--- The input Enclosed Below ---
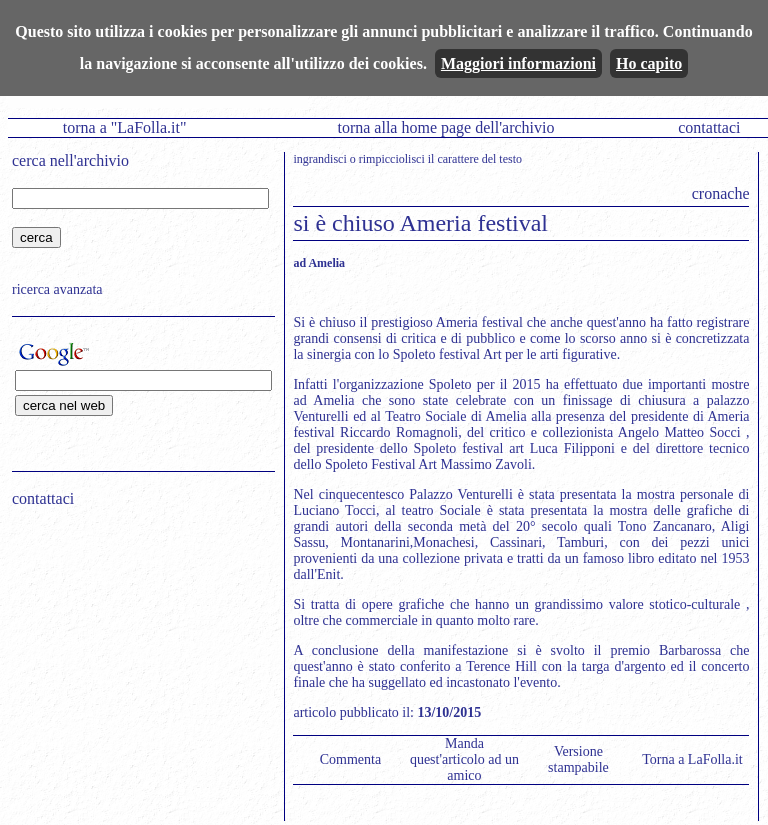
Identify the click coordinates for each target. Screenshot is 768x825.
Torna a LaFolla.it (692, 759)
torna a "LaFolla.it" (125, 127)
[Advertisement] (137, 651)
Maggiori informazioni (518, 63)
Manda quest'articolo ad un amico (464, 759)
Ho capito (649, 63)
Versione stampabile (578, 759)
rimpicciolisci (392, 159)
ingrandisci (319, 159)
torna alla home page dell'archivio (445, 127)
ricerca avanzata (57, 289)
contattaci (709, 127)
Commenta (350, 759)
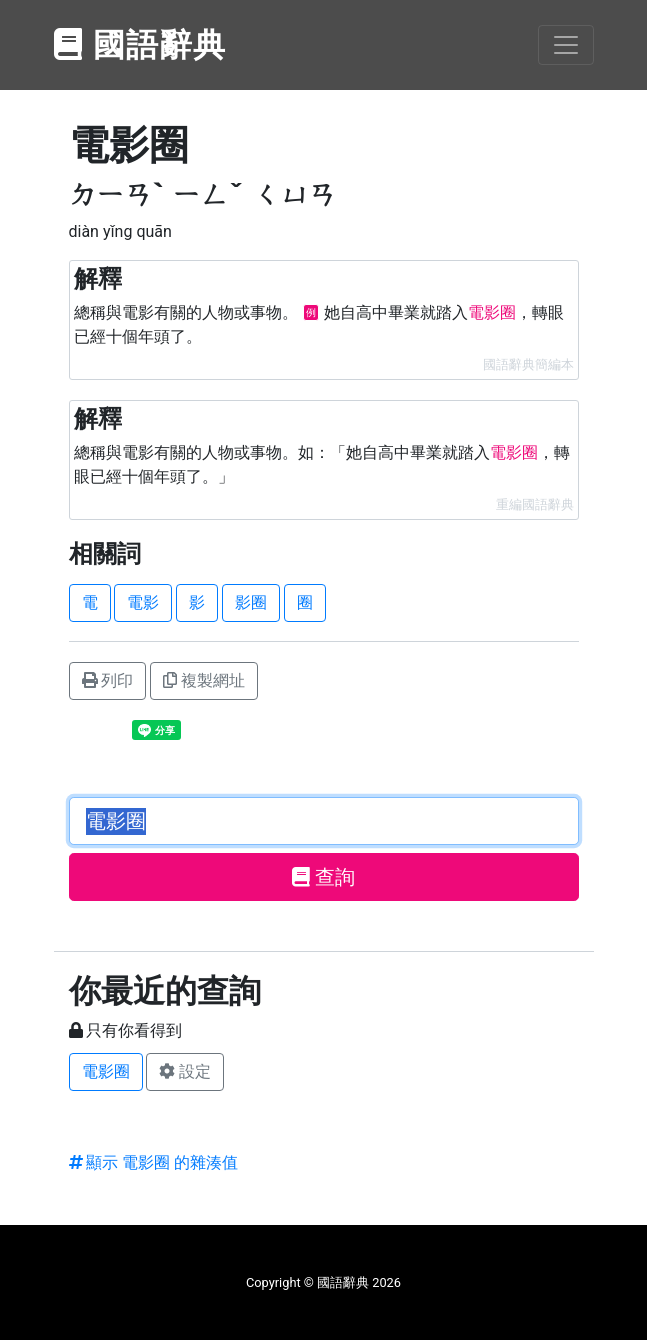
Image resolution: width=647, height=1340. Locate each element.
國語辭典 (141, 45)
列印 (108, 680)
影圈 (251, 602)
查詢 (323, 877)
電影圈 (106, 1071)
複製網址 (204, 680)
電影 (143, 602)
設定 (185, 1071)
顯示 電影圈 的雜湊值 (154, 1162)
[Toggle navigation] (566, 45)
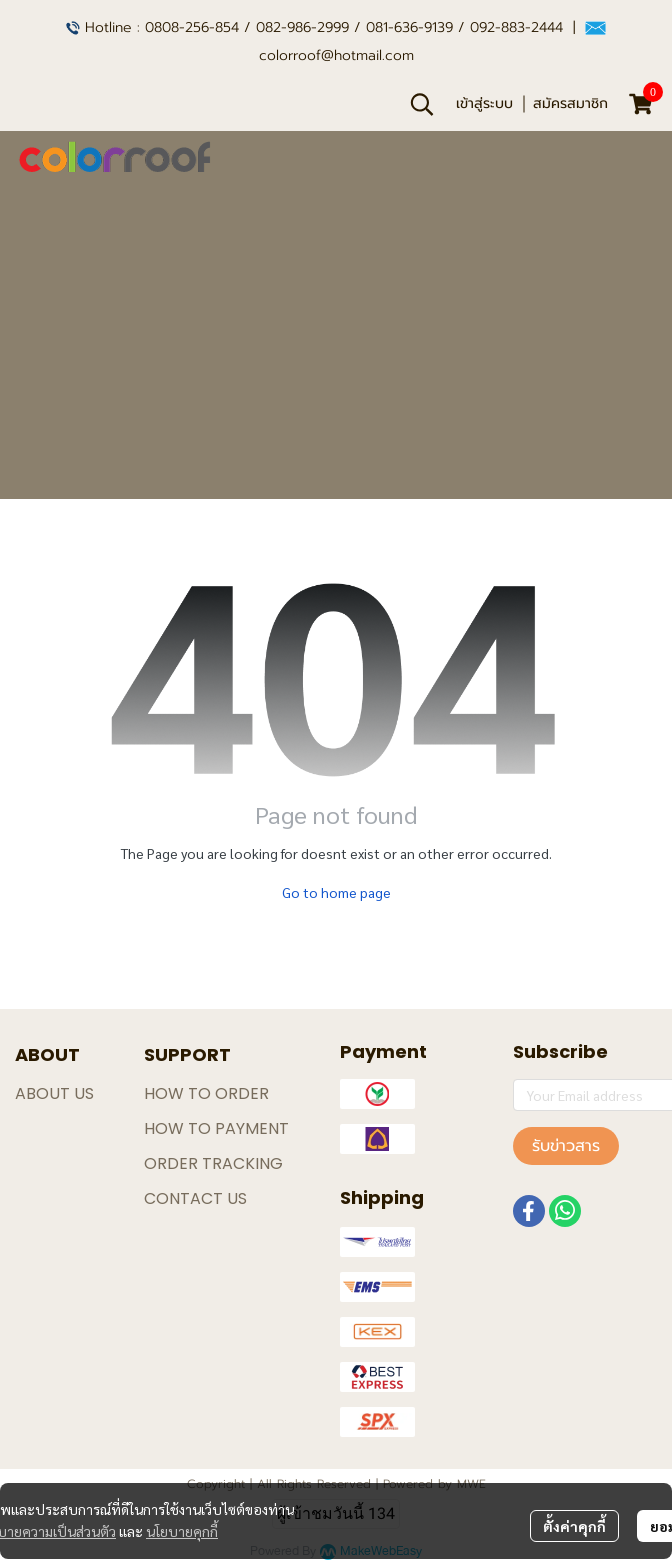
--- End of Enclosed The input ---
Determine how many lines above contain "each" as a word or string. Give the number alone.

Expected answer -
2